SRSP-503 — Technical Requirements for Cellular Systems Operating in the Bands 824-849 MHz and 869-894 MHz

Standard Radio System Plan SRSP-503, Technical Requirements for Cellular Systems Operating in the Bands 824‑849 MHz and 869-894 MHz, issue 8, replaces SRSP-503, Technical Requirements for Cellular Radiotelephone Systems Operating in the Bands 824-849 MHz and 869-894 MHz, issue 7, dated September 2008.

The following are the main changes:

1. removal of references to analogue systems
2. additional provisions to address multiple input multiple output (MIMO) systems
3. additional provisions to ensure coexistence with spectrum use in adjacent frequency bands
4. updated provisions for international coordination
5. additional updates and editorial changes and clarifications, as appropriate

Issued under the authority of
the Minister of Innovation, Science and Industry

Martin Proulx
Director General
Engineering, Planning and Standards Branch

1. This Standard Radio System Plan (SRSP) states the minimum technical requirements for the efficient use of the frequency bands 824-849 MHz and 869-894 MHz for cellular communications and their evolution for advanced services.

2. This SRSP is intended to aid in the design of radio systems and specifies the technical characteristics relating only to efficient spectrum usage; it is not to be regarded as a comprehensive specification for equipment design and/or selection.

3. This SRSP is based on the current or planned technologies considered for the cellular services in Canada. Revisions to this SRSP will be made as required.

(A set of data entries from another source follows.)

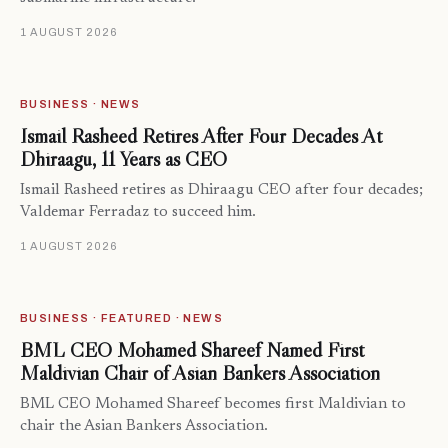
1 AUGUST 2026
BUSINESS · NEWS
Ismail Rasheed Retires After Four Decades At
Dhiraagu, 11 Years as CEO
Ismail Rasheed retires as Dhiraagu CEO after four decades;
Valdemar Ferradaz to succeed him.
1 AUGUST 2026
BUSINESS · FEATURED · NEWS
BML CEO Mohamed Shareef Named First
Maldivian Chair of Asian Bankers Association
BML CEO Mohamed Shareef becomes first Maldivian to
chair the Asian Bankers Association.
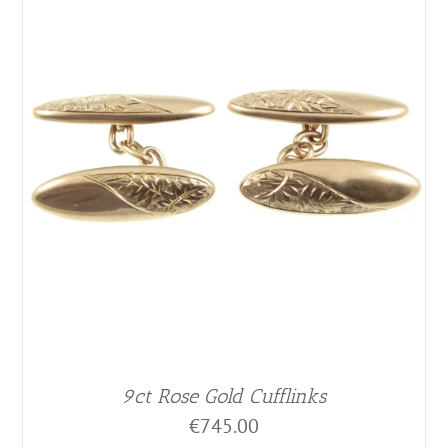
9ct Rose Gold Cufflinks
€
745.00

4. Notwithstanding the fact that a system satisfies the requirements of this SRSP, Innovation, Science and Economic Development Canada (ISED) may require adjustment to radio and auxiliary equipment in radio stations whenever harmful interference is caused to any radio station or system. “Harmful interference,” as defined in the Radiocommunication Act, means an adverse effect of electromagnetic energy from any emission, radiation or induction that (a) endangers the use or functioning of a safety-related radiocommunication system; or (b) significantly degrades or obstructs, or repeatedly interrupts, the use or functioning of radio apparatus or radio-sensitive equipment.

5. The arrangements for non-standard systems are outlined in Spectrum Utilization Policy SP Gen, General Information Related to Spectrum Utilization and Radio Systems Policies.

6. ISED should be advised when potential conflicts between radio systems cannot be resolved by the parties concerned. After consultation with these parties, ISED will determine what modifications need to be made and establish a schedule for these modifications in order to resolve the conflict.

7. ISED may require licensees to use receiver selectivity characteristics that provide improved rejection of harmful interference.

8. Equipment and systems operating in the bands 824-849 MHz and 869-894 MHz shall be certified in accordance with the current version of Radio Standards Specification RSS-132, Cellular Systems Operating in the Bands 824-849 MHz and 869-894 MHz.

9. Cellular service is not intended for communications with portable equipment on board aircraft or with aircraft stations (e.g. drones).

10. Licensees are required to make information on certain technical parameters of their radio systems available to ISED upon request.

11. The current issues of the following documents are applicable and are available on the Spectrum Management and Telecommunications website.

Acronyms

• CPC: Client Procedures Circular
• CTFA: Canadian Table of Frequency Allocations
• DGTN: Canada Gazette Notice
• DGTR: Canada Gazette Notice
• RP: Radio Systems Policy
• RSP: Radio Standards Procedure
• RSS: Radio Standards Specification
• SP: Spectrum Utilization Policy
• SRSP: Standard Radio System Plan
• TRAA: Terrestrial Radiocommunication Agreements and Arrangements
• TRC: Telecommunications Regulation Circular

12. The frequency bands sub-allocated to the cellular and advanced services are 824-849 MHz paired at 45 MHz separation with 869-894 MHz. The band 824-849 MHz is used for mobile transmit and the band 869-894 MHz is used for base transmit.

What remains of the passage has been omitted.